Background and politicsEdit

A native of Chicago, Illinois, Haskins attended Francis W. Parker School in Chicago's Lincoln Park.[1] A 2001 graduate of Harvard College, she was also a member of the improv comedy troupe The Immediate Gratification Players.[2]

A self-described liberal and feminist,[3] she has spoken in interviews about the many traditional and new roles that women of the modern world are expected to fulfill: taking on new roles as career women and as financially independent individuals while still adhering to antiquated stereotypes about an ideal woman and her role in a traditional society.[4]
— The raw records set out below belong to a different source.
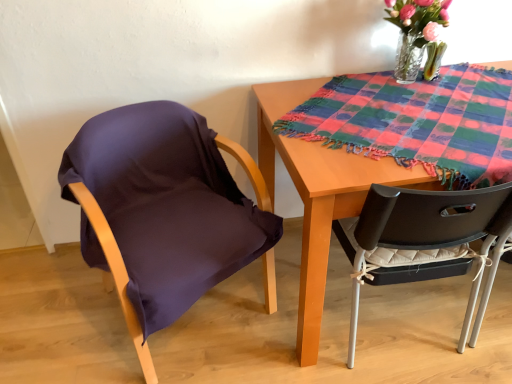 Question: From their relative heights in the image, would you say wooden table at center is taller or shorter than purple fabric chair at left?

Choices:
 (A) tall
 (B) short

Answer: (A)

Question: Based on their positions, is wooden table at center located to the left or right of purple fabric chair at left?

Choices:
 (A) left
 (B) right

Answer: (B)

Question: Which is nearer to the purple fabric chair at left?

Choices:
 (A) translucent glass vase at upper right
 (B) wooden table at center
 (C) multicolored woven cloth at upper right

Answer: (B)

Question: Which object is positioned farthest from the translucent glass vase at upper right?

Choices:
 (A) purple fabric chair at left
 (B) wooden table at center
 (C) multicolored woven cloth at upper right

Answer: (A) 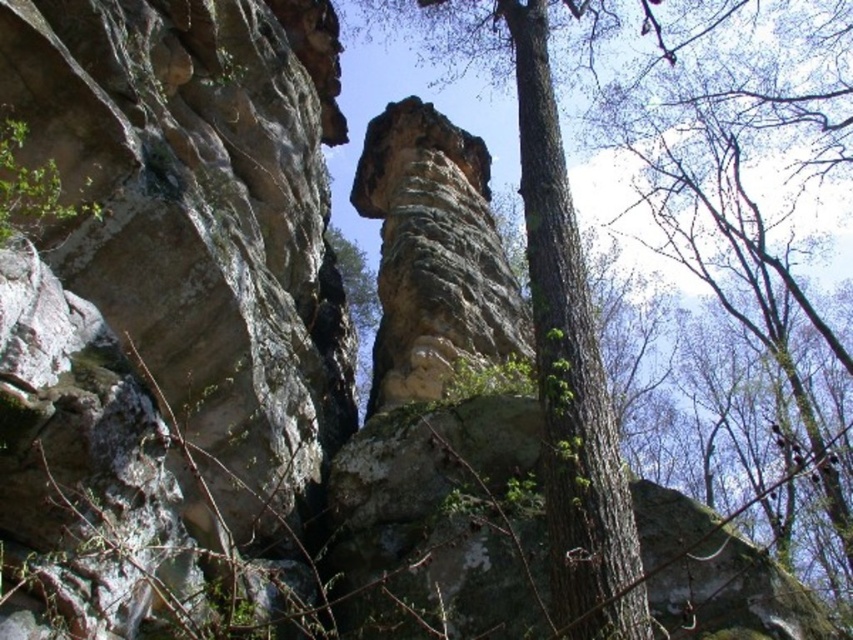 Question: Is green mossy bark tree at center wider than rusty stone column at center?

Choices:
 (A) yes
 (B) no

Answer: (A)

Question: Which object is closer to the camera taking this photo?

Choices:
 (A) green mossy bark tree at center
 (B) rusty stone column at center

Answer: (A)

Question: Which object is farther from the camera taking this photo?

Choices:
 (A) rusty stone column at center
 (B) green mossy bark tree at center

Answer: (A)

Question: From the image, what is the correct spatial relationship of green mossy bark tree at center in relation to rusty stone column at center?

Choices:
 (A) left
 (B) right

Answer: (B)

Question: Is green mossy bark tree at center wider than rusty stone column at center?

Choices:
 (A) yes
 (B) no

Answer: (A)

Question: Among these points, which one is farthest from the camera?

Choices:
 (A) (479, 230)
 (B) (584, 390)

Answer: (A) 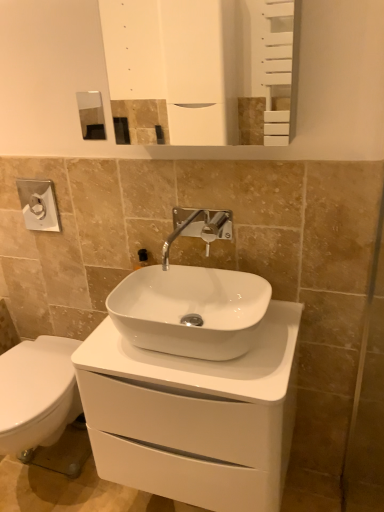 The image size is (384, 512). I want to click on white glossy mirror at upper center, so click(200, 67).

What do you see at coordinates (198, 228) in the screenshot? The width and height of the screenshot is (384, 512). I see `satin nickel faucet at center` at bounding box center [198, 228].

Image resolution: width=384 pixels, height=512 pixels. Find the location of `white glossy sink at center`. white glossy sink at center is located at coordinates click(191, 298).

Identify the location of white glossy mirror at upper center. (200, 67).

At what (x,y) coordinates should I click in order to perform the action: click on mirror that is on the right side of satin nickel faucet at center. Please return your answer as a coordinate pair (x, y). Image resolution: width=384 pixels, height=512 pixels. Looking at the image, I should click on (200, 67).

From the image's perspective, between white glossy mirror at upper center and satin nickel faucet at center, who is located below?

satin nickel faucet at center.

Which is behind, white glossy mirror at upper center or satin nickel faucet at center?

satin nickel faucet at center is further away from the camera.

In order to click on bathroom cabinet that is under the white glossy sink at center (from a real-world perspective) in this screenshot , I will do `click(194, 416)`.

Considering their positions, is white glossy cabinet at center located in front of or behind white glossy sink at center?

Visually, white glossy cabinet at center is located in front of white glossy sink at center.

Is white glossy sink at center located within white glossy cabinet at center?

No.

Does point (87, 342) lie behind point (179, 302)?

No, (87, 342) is closer to viewer.

Considering the points (195, 81) and (195, 453), which point is behind, point (195, 81) or point (195, 453)?

The point (195, 81) is more distant.

Considering the positions of objects white glossy mirror at upper center and white glossy cabinet at center in the image provided, who is more to the left, white glossy mirror at upper center or white glossy cabinet at center?

Positioned to the left is white glossy cabinet at center.

Is white glossy mirror at upper center positioned behind white glossy cabinet at center?

Yes, the depth of white glossy mirror at upper center is greater than that of white glossy cabinet at center.

Is white glossy sink at center far away from white glossy cabinet at center?

white glossy sink at center is actually quite close to white glossy cabinet at center.

From a real-world perspective, is white glossy sink at center above or below white glossy cabinet at center?

Clearly, from a real-world perspective, white glossy sink at center is above white glossy cabinet at center.

How many degrees apart are the facing directions of white glossy sink at center and white glossy cabinet at center?

There is a 0.474-degree angle between the facing directions of white glossy sink at center and white glossy cabinet at center.

Which object is further away from the camera, white glossy sink at center or white glossy cabinet at center?

white glossy sink at center is further away from the camera.

Are satin nickel faucet at center and white glossy mirror at upper center beside each other?

There is a gap between satin nickel faucet at center and white glossy mirror at upper center.

Is satin nickel faucet at center surrounding white glossy mirror at upper center?

Definitely not — white glossy mirror at upper center is not inside satin nickel faucet at center.

Find the location of a particular element. The height and width of the screenshot is (512, 384). tap lying behind the white glossy mirror at upper center is located at coordinates (198, 228).

In the scene shown: Which is correct: white glossy sink at center is inside satin nickel faucet at center, or outside of it?

white glossy sink at center cannot be found inside satin nickel faucet at center.

Which of these two, white glossy sink at center or satin nickel faucet at center, is wider?

With larger width is white glossy sink at center.

Is white glossy sink at center in front of satin nickel faucet at center?

Yes, it is.

Considering the sizes of white glossy sink at center and satin nickel faucet at center in the image, is white glossy sink at center taller or shorter than satin nickel faucet at center?

In the image, white glossy sink at center appears to be shorter than satin nickel faucet at center.

Looking at the image, does satin nickel faucet at center seem bigger or smaller compared to white glossy cabinet at center?

satin nickel faucet at center is smaller than white glossy cabinet at center.

Between point (169, 236) and point (263, 417), which one is positioned in front?

The point (263, 417) is closer to the camera.

You are a GUI agent. You are given a task and a screenshot of the screen. Output one action in this format:
    pyautogui.click(x=<x>, y=<y>)
    Task: Click on the tap above the white glossy cabinet at center (from a real-world perspective)
    Image resolution: width=384 pixels, height=512 pixels.
    Given the screenshot: What is the action you would take?
    pyautogui.click(x=198, y=228)

Locate an element on the screen. The image size is (384, 512). mirror above the satin nickel faucet at center (from a real-world perspective) is located at coordinates (200, 67).

Where is `bathroom cabinet directly beneath the white glossy sink at center (from a real-world perspective)`? The width and height of the screenshot is (384, 512). bathroom cabinet directly beneath the white glossy sink at center (from a real-world perspective) is located at coordinates pyautogui.click(x=194, y=416).

Looking at the image, which one is located further to white glossy cabinet at center, satin nickel faucet at center or white glossy sink at center?

satin nickel faucet at center.

From the image, which object appears to be nearer to satin nickel faucet at center, white glossy mirror at upper center or white glossy sink at center?

Among the two, white glossy sink at center is located nearer to satin nickel faucet at center.

From the image, which object appears to be farther from white glossy sink at center, white glossy mirror at upper center or white glossy cabinet at center?

Among the two, white glossy mirror at upper center is located further to white glossy sink at center.

Which object lies further to the anchor point satin nickel faucet at center, white glossy sink at center or white glossy mirror at upper center?

white glossy mirror at upper center is further to satin nickel faucet at center.

From the image, which object appears to be nearer to white glossy sink at center, white glossy cabinet at center or white glossy mirror at upper center?

white glossy cabinet at center is closer to white glossy sink at center.

Considering their positions, is satin nickel faucet at center positioned closer to white glossy sink at center than white glossy cabinet at center?

satin nickel faucet at center is closer to white glossy sink at center.

Which object lies nearer to the anchor point white glossy mirror at upper center, satin nickel faucet at center or white glossy cabinet at center?

satin nickel faucet at center is positioned closer to the anchor white glossy mirror at upper center.

When comparing their distances from white glossy cabinet at center, does white glossy mirror at upper center or white glossy sink at center seem closer?

Among the two, white glossy sink at center is located nearer to white glossy cabinet at center.

You are a GUI agent. You are given a task and a screenshot of the screen. Output one action in this format:
    pyautogui.click(x=<x>, y=<y>)
    Task: Click on the sink between satin nickel faucet at center and white glossy cabinet at center from top to bottom
    This screenshot has height=512, width=384.
    Given the screenshot: What is the action you would take?
    pos(191,298)

Locate an element on the screen. tap between white glossy mirror at upper center and white glossy sink at center vertically is located at coordinates (198, 228).

The width and height of the screenshot is (384, 512). What are the coordinates of `sink between white glossy mirror at upper center and white glossy cabinet at center from top to bottom` in the screenshot? It's located at (191, 298).

This screenshot has width=384, height=512. I want to click on tap between white glossy mirror at upper center and white glossy cabinet at center in the vertical direction, so click(198, 228). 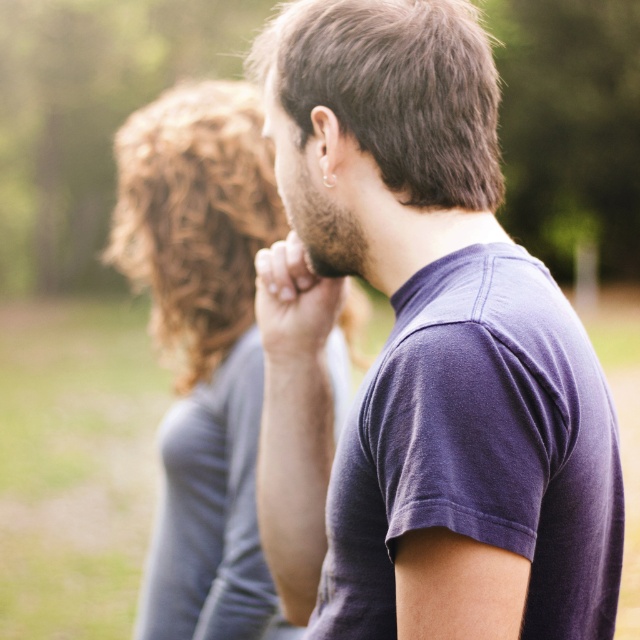 Is purple cotton t-shirt at center above matte skin hand at center?

Yes.

Identify the location of purple cotton t-shirt at center. (440, 340).

The image size is (640, 640). Identify the location of purple cotton t-shirt at center. (440, 340).

Between purple cotton t-shirt at center and smooth gray shirt at center, which one appears on the right side from the viewer's perspective?

Positioned to the right is purple cotton t-shirt at center.

Measure the distance between purple cotton t-shirt at center and smooth gray shirt at center.

The distance of purple cotton t-shirt at center from smooth gray shirt at center is 86.12 centimeters.

Which is behind, point (586, 369) or point (214, 356)?

Positioned behind is point (214, 356).

The image size is (640, 640). Find the location of `purple cotton t-shirt at center`. purple cotton t-shirt at center is located at coordinates (440, 340).

Does smooth gray shirt at center have a lesser height compared to matte skin hand at center?

No, smooth gray shirt at center is not shorter than matte skin hand at center.

Does point (189, 177) lie behind point (272, 356)?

Haskins majored in American History and Literature at Harvard University. While at Harvard she began improvising with a group called IGP or "the Immediate Gratification Players." This inspired her interest in comedy.

"Freshman year of college I saw a show at Second City called The Psychopath Not Taken. I loved it—I was doing improv at the time at school with a great group called IGP—and Psychopath expanded my sense of what comedy could do. It was funny, smart, and important.”[3]

Haskins was an improvisational and sketch comedy performer at I.O. (ImprovOlympic) Chicago as well as with the Second City National Touring Company for six years before moving to California.[5]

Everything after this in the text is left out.